Using Machine Learning to Estimate the School Effect on Student Trajectory Protection to Support Data-Driven Decision-Making

Friday, 11 July 2025: 11:50
Location: FSE007 (Faculty of Education Sciences (FSE))
Oral Presentation
Patricio RODRÍGUEZ, Universidad de Chile, Chile
Alexis VILLANUEVA VILLANUEVA, Universidad de Chile, Chile
Claudio ALLENDE, Universidad de Chile, Chile
Francisco Javier MENESES RIVAS, Universidad de Chile, Chile
Juan Pablo VALENZUELA, Universidad de Chile, Chile
Turning points in students' educational trajectories are crucial moments that can significantly impact their academic and life paths. Some of these turning points are chronic absenteeism, grade retention, and school dropout, which significantly affect students' academic and socio-emotional outcomes, e.g., in educational achievement, stigma, decreased self-esteem, increased likelihood of suicide, antisocial behaviors, and detrimental effects on future economic stability and health. Therefore, there is a need for mechanisms to protect students' trajectories at the school level.

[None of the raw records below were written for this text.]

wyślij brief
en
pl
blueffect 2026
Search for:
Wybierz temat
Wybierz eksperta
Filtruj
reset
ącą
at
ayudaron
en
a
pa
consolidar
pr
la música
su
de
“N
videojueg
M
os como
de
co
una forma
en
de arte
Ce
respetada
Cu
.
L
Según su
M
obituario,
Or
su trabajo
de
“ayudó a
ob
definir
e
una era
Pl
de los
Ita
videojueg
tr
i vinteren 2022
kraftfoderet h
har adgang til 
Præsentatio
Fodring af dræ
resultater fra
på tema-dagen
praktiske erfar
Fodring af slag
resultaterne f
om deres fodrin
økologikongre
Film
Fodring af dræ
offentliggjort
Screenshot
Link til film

However, one of the underlying difficulties is assessing how well individual schools protect students’ trajectories to determine the support they need. To this end, we propose a machine-learning model that predicts trajectory interruption for a given year based on students' characteristics.

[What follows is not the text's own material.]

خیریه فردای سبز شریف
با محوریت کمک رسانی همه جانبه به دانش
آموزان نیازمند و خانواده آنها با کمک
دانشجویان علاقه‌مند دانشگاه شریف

The model is calibrated so that the estimated probability corresponds to the actual incidence of the phenomenon. The calibration allows us to interpret the results at the school level in terms of the proportion of students who interrupt their trajectories each year to compare them with the actual results. We correct this difference by the general error of the model and express it in terms of the percentage of the predicted students suffering from trajectory disruption, determining which schools perform better (or worse) than expected, creating a School Trajectories Protection Index (STPI).

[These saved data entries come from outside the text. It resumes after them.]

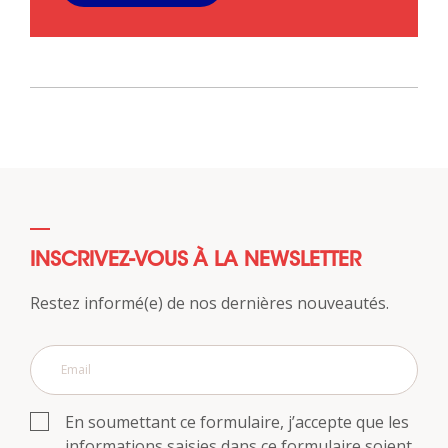
INSCRIVEZ-VOUS À LA NEWSLETTER
Restez informé(e) de nos dernières nouveautés.
En soumettant ce formulaire, j’accepte que les
informations saisies dans ce formulaire soient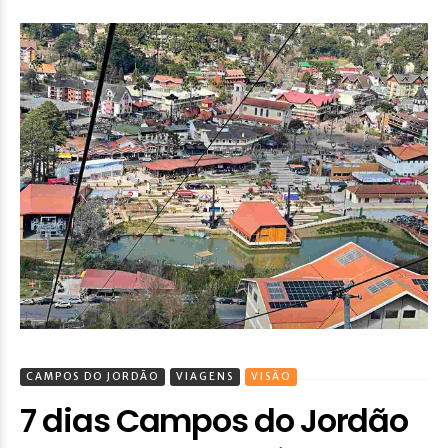
CAMPOS DO JORDÃO
VIAGENS
VISÃO
7 dias Campos do Jordão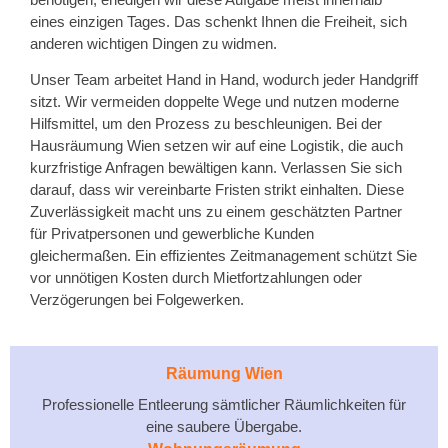
eines einzigen Tages. Das schenkt Ihnen die Freiheit, sich
anderen wichtigen Dingen zu widmen.
Unser Team arbeitet Hand in Hand, wodurch jeder Handgriff
sitzt. Wir vermeiden doppelte Wege und nutzen moderne
Hilfsmittel, um den Prozess zu beschleunigen. Bei der
Hausräumung Wien setzen wir auf eine Logistik, die auch
kurzfristige Anfragen bewältigen kann. Verlassen Sie sich
darauf, dass wir vereinbarte Fristen strikt einhalten. Diese
Zuverlässigkeit macht uns zu einem geschätzten Partner
für Privatpersonen und gewerbliche Kunden
gleichermaßen. Ein effizientes Zeitmanagement schützt Sie
vor unnötigen Kosten durch Mietfortzahlungen oder
Verzögerungen bei Folgewerken.
Räumung Wien
Professionelle Entleerung sämtlicher Räumlichkeiten für
eine saubere Übergabe.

Using the SPTI, we identify differences at different levels (e.g., gender, nationality, grade, administrative dependence, and socioeconomic level) and their evolution on time that we make available in an interactive visualization tool that allows us to identify territories where educational trajectories are less protected, and need support and (or) intervention by authorities. Also, identifying schools with better protection than expected (especially on differences before and after the COVID-19 pandemic) is a case study to learn from their practices through qualitative studies and encourage collaboration network development for school improvement.